Its hypersonic solutions, unmanned vehicles, anti-drone technology equipped with EMP (electromagnetic pulse), and bomb disposal systems all demonstrate robotics in application. The defense company is also using robots to automate its missile production lines.
Even before the COVID-19 pandemic, the robotics sector had certainly established itself in a growth groove. Now emerging is the reality of structural changes to the workforce and an acceleration of growth in online activity — restaurant and retail being prime examples.
Both of these sectors are characterized by plenty of low-paying and often repetitive tasks and have been quicker to pick up on smarter, more flexible machines. That’s a trend certain to extend to other sectors well into the future.
What we now see is that many people furloughed from jobs don’t plan to return. So even in the most basic of operations in warehousing and delivery, and in food services, there is a wealth of opportunity for robotics to advance.

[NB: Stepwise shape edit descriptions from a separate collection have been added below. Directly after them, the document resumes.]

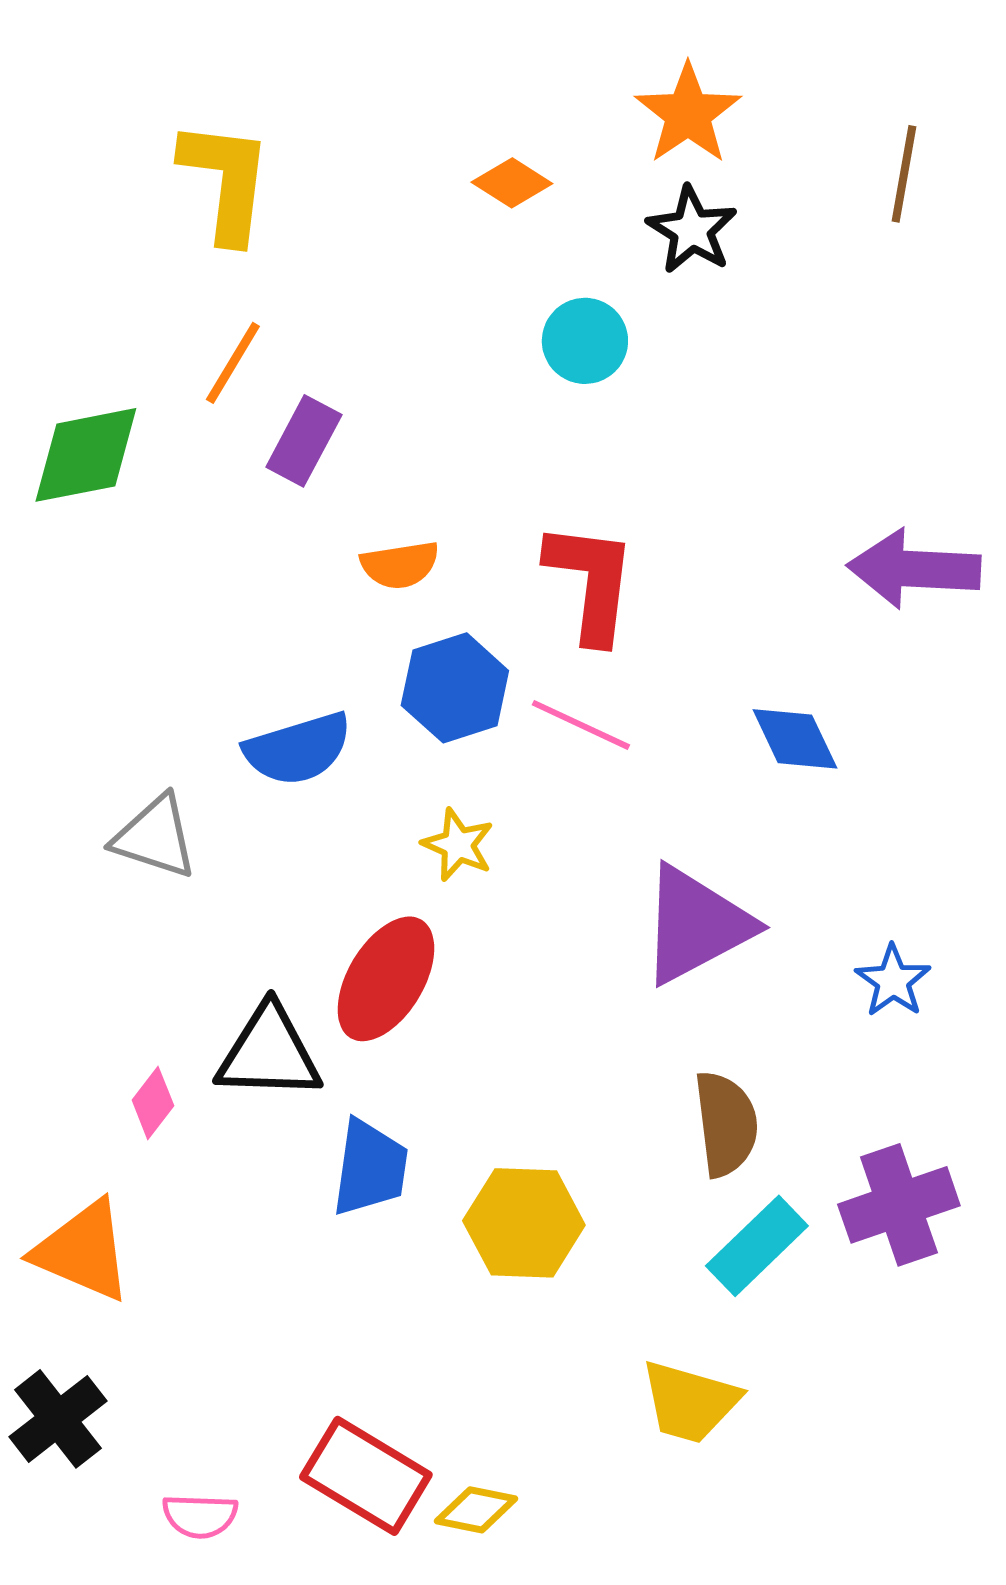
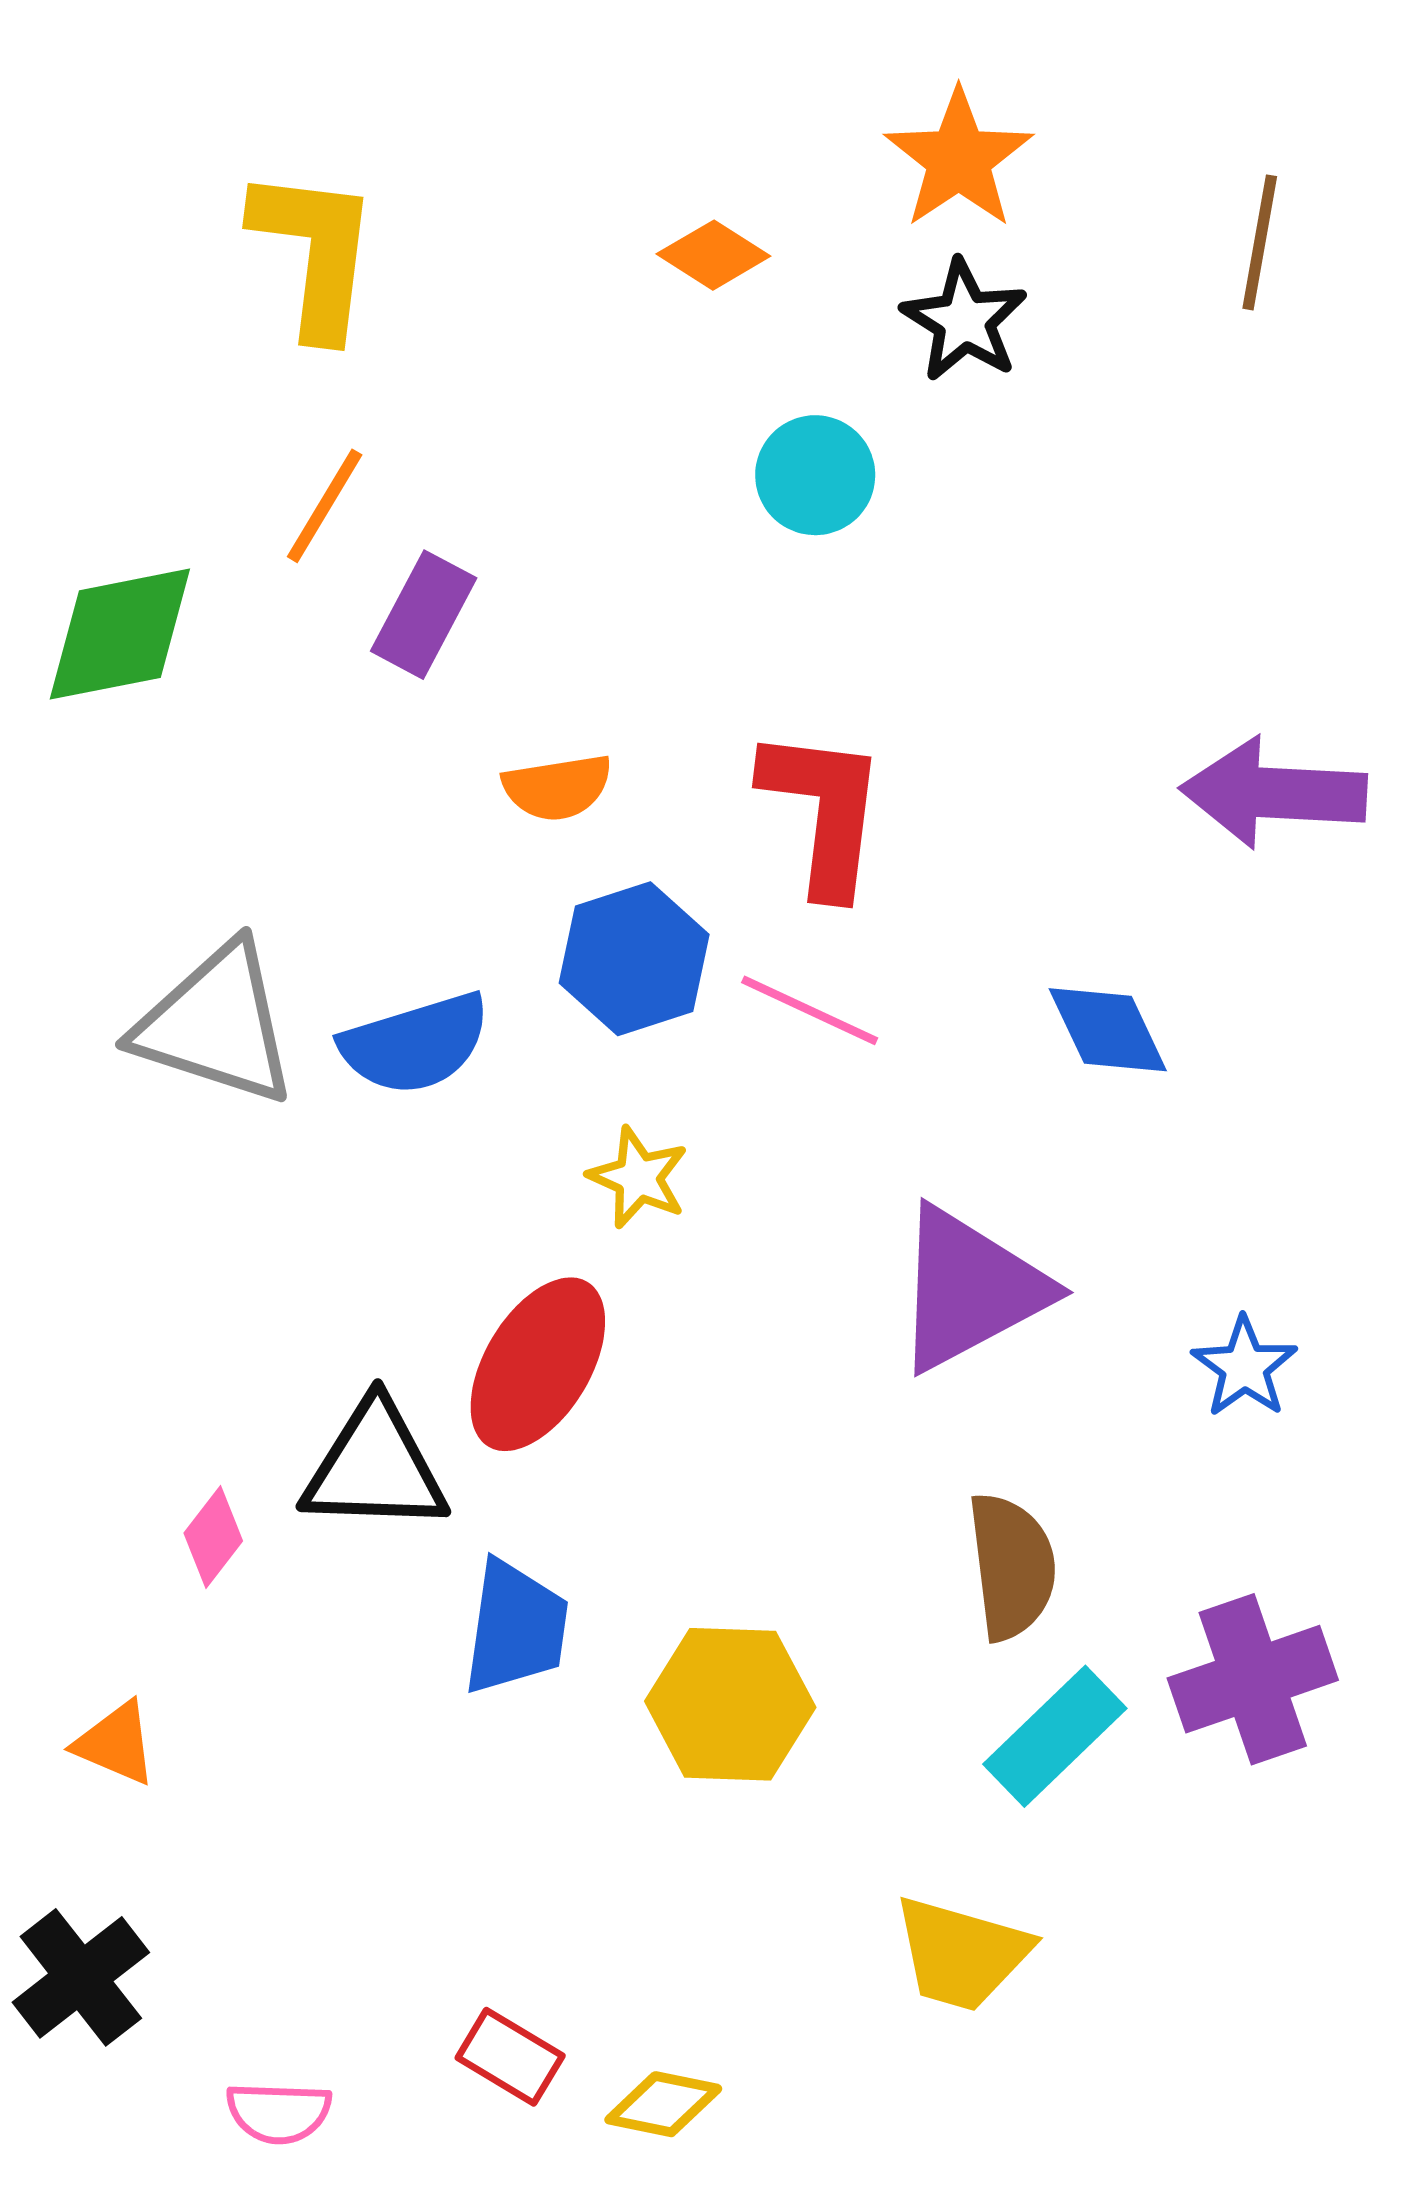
gray triangle: (155, 837) -> (216, 1024), moved, size x1.4
orange triangle: (83, 1251) -> (116, 1743), size x0.6
red rectangle: (366, 1476) -> (510, 2057), size x0.6

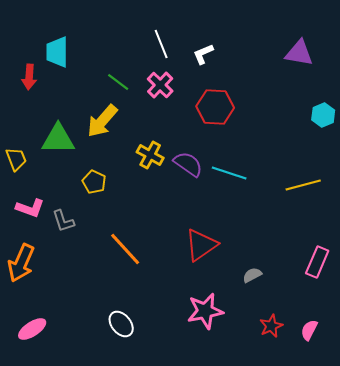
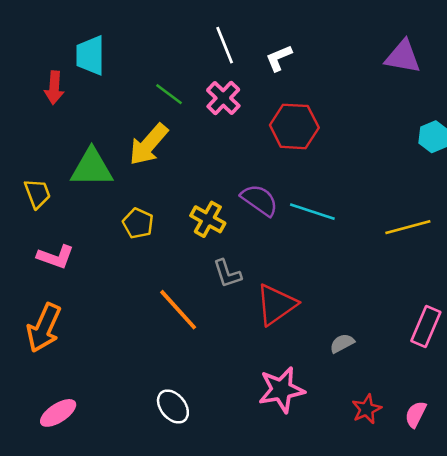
yellow cross: (150, 155) -> (208, 219), moved
gray L-shape: (63, 221) -> (227, 274), moved

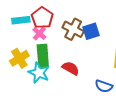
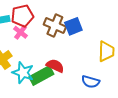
red pentagon: (42, 18) -> (22, 16), turned 30
green rectangle: (43, 56) -> (41, 75), moved, turned 70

In more sophisticated arenas such as medicine and military, rapidly developing technology, artificial intelligence, growth in remote services, and greater bandwidth all point to a future where robotics handle a growing number of increasingly sophisticated tasks.
When it comes to investment, it’s always a lot smarter to swim with the current. As they say, the trend is your friend. So when it comes to robotics, it seems the future is very friendly indeed. I’ll bet my name on it!